Appetite exists for African sovereign bonds: PIMCO

JOHANNESBURG (Reuters) - African countries planning to tap international markets for funds will find the market receptive but the debt may come at a premium, partly due to the recent Dubai and European debt crises, the world’s biggest bond fund said on Wednesday.

Michael Gomez, portfolio manager and co-head of emerging markets at PIMCO, said there is demand for African sovereign debt, even in the secondary market, with some spreads at their tightest in 18 months.

Many African countries postponed planned Eurobonds last year due to the global financial crisis and Gomez said investors are ready for new issuance this year to diversify their holdings.

“There are indications Angola is looking at the market, and Kenya. My sense is that there will be appetite for those types of names,” Gomez told Reuters by telephone from London.

PIMCO has significant exposure in South Africa, Tunisia, Egypt and Gabon with limited holdings in Nigeria, Ghana and Ivory Coast.

“The emerging market external asset class has become bifurcated. Roughly two-thirds of countries have very strong credit quality and they trade very tight in spreads because of that perception, which is warranted.”

“Another third is very high-yielding ... with much lower credit quality. There is a little bit of a void in the middle of that continuum ... there are some opportunities for African countries to tap into that,” he said.


Countries plannning Eurobonds include Angola, Ghana, Ivory Coast, Kenya, Morocco, Nigeria, and Seychelles and some countries will have to do a hard sell to dispel negative perceptions given inconsistent data reporting.

“Part of the challenge, generally speaking ... is that the data dissemination is still not at a level we see elsewhere around the globe so telling the story and giving investors comfort with your fundamental data is quite important.”

Another worry for investors is that some countries are too reliant on commodities and thus would be vulnerable in case of another global economic slowdown and a resultant commodity price plunge.

Gomez said although a debt crisis in Dubai and some European countries would not directly affect African countries, investors were likely to be more cautious towards risk, and some African issuers would have to pay larger spreads than they otherwise would have.

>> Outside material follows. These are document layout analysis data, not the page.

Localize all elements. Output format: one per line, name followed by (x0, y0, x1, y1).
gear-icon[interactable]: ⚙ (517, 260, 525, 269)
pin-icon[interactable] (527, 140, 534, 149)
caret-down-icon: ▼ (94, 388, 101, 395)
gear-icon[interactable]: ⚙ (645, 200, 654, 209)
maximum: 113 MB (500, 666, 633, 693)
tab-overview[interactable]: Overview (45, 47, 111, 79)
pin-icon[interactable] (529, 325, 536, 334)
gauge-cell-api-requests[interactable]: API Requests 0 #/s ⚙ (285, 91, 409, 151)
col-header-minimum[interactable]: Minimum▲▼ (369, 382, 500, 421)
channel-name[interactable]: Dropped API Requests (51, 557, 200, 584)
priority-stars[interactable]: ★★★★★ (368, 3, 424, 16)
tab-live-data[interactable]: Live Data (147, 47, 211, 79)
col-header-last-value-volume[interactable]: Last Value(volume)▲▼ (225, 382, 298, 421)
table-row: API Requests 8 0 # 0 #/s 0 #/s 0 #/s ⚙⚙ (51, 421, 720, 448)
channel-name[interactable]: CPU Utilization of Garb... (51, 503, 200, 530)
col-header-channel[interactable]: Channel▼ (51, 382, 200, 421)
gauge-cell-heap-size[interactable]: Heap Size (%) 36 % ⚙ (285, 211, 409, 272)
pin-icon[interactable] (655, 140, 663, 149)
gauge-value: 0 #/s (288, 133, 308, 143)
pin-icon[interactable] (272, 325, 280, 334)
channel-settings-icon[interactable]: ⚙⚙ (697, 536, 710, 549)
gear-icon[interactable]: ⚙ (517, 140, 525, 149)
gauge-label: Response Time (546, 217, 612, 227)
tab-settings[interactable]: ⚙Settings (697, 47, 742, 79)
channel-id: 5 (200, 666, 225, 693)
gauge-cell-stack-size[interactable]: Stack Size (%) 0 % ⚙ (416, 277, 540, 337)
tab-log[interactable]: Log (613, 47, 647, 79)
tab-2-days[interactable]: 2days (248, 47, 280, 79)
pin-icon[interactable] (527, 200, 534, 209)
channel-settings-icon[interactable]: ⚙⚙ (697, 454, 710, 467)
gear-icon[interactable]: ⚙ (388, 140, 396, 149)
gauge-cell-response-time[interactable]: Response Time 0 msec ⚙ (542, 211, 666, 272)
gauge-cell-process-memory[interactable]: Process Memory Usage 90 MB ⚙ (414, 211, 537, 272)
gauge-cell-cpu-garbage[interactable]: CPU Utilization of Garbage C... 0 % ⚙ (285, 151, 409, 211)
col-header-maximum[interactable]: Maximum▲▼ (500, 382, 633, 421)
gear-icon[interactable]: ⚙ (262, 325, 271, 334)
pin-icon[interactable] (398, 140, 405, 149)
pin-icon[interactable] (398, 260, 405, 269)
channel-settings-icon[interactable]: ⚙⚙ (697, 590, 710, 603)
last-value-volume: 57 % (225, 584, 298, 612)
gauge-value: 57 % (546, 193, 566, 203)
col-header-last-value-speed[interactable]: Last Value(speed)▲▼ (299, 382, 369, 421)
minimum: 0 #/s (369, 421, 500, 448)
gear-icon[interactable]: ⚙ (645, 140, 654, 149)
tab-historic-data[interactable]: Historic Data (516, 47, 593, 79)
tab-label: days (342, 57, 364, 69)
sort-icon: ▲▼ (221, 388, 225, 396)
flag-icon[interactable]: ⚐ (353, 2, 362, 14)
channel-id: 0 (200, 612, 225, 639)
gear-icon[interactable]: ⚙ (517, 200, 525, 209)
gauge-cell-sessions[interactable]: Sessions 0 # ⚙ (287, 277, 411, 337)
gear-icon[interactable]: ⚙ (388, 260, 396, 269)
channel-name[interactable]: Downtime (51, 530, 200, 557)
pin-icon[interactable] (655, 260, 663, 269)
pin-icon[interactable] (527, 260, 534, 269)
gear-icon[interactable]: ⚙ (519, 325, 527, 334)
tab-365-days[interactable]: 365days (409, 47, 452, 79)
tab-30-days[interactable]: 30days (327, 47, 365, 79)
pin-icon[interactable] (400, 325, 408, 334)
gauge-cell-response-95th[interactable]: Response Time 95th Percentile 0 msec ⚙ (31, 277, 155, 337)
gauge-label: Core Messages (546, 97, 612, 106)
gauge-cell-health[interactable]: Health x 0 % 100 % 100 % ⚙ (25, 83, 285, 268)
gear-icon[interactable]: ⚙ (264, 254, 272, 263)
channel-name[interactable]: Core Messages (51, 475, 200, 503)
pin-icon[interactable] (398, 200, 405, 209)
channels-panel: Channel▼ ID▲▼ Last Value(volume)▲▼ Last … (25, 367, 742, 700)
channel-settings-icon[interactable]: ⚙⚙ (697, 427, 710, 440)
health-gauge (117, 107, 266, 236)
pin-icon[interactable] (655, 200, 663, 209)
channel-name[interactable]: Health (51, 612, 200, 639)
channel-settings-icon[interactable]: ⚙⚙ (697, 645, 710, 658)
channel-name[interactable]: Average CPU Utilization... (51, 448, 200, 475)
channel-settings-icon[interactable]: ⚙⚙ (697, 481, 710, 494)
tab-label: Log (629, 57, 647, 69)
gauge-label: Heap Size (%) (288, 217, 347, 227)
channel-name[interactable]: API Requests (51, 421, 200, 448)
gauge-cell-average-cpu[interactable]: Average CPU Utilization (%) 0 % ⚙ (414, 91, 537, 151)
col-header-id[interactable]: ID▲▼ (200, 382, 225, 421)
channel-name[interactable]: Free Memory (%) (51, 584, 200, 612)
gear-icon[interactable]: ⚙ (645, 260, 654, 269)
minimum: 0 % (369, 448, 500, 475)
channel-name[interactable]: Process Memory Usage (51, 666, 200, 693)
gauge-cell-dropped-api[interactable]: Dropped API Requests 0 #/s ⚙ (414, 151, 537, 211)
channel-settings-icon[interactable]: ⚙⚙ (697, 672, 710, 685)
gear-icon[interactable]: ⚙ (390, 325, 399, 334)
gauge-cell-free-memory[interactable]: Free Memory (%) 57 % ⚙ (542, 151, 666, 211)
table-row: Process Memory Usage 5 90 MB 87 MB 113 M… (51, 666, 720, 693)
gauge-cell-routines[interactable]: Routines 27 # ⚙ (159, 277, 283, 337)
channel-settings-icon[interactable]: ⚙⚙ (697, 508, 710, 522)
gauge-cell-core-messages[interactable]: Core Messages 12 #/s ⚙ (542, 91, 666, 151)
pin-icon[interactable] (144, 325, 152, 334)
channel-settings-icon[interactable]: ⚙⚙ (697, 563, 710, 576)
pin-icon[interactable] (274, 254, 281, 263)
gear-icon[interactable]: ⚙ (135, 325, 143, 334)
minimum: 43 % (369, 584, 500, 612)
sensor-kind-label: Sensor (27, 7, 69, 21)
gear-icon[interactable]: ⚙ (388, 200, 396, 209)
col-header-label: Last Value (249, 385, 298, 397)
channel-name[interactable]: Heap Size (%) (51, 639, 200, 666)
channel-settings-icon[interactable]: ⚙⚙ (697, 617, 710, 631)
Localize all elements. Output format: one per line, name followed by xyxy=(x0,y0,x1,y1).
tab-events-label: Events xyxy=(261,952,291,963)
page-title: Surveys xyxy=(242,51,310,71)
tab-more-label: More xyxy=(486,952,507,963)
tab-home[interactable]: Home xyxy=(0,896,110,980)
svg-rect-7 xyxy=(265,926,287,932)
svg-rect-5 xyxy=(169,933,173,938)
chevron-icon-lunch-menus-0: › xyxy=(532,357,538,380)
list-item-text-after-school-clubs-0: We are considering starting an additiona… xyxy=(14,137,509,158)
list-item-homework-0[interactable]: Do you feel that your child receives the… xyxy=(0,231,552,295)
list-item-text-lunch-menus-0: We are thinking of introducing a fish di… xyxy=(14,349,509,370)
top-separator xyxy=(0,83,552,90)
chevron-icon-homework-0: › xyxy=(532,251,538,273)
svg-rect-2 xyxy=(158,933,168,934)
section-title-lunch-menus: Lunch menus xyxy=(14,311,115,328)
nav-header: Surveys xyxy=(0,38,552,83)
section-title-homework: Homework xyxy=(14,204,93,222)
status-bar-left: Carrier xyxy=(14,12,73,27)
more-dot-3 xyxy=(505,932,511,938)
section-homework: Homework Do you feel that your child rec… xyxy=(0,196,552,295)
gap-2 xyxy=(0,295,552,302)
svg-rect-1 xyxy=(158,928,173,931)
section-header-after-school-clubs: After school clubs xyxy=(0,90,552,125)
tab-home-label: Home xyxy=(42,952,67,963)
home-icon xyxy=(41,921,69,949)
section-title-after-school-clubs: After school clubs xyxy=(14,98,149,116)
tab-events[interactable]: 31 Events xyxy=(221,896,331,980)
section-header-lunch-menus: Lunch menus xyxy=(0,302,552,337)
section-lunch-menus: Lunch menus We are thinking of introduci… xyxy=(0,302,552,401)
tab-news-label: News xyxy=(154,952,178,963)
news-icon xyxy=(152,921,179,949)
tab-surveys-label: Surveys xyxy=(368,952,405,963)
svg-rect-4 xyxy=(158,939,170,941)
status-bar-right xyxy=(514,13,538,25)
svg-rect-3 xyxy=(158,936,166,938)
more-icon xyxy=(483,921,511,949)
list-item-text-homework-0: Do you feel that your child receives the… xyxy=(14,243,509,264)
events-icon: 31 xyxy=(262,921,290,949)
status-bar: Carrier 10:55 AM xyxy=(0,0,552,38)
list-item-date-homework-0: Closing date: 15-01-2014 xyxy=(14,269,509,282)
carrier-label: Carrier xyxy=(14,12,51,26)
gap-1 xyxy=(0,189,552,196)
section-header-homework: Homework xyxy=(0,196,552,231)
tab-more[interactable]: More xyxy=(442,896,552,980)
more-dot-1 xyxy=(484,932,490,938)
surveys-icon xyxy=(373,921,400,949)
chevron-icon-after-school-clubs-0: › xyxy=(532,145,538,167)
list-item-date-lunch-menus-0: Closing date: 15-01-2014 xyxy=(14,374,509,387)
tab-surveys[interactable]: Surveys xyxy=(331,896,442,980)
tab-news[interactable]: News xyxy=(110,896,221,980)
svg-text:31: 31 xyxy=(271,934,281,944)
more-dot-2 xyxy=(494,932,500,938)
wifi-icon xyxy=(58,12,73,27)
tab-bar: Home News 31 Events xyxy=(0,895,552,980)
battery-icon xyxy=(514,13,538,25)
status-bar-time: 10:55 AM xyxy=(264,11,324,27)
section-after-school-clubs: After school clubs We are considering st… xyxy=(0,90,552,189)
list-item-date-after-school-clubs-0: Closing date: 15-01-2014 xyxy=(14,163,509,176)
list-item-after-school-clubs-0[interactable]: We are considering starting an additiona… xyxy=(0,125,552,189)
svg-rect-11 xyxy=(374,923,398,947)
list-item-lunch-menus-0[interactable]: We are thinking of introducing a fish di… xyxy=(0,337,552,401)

“It’s fair to say, investors are now demanding more compensation per unit of risk than they were six weeks ago,” he said

“(But) if a country has shown economic orthodoxy ... has shown the ability to have a relatively lean and well-run government and financial system, the market will be relatively receptive.”

Greece’s fiscal troubles have sparked renewed market concern about the sustainability of public finances in Europe, and a crisis in Dubai rocked markets last year after Dubai World said it would request a standstill on billions in debt repayments.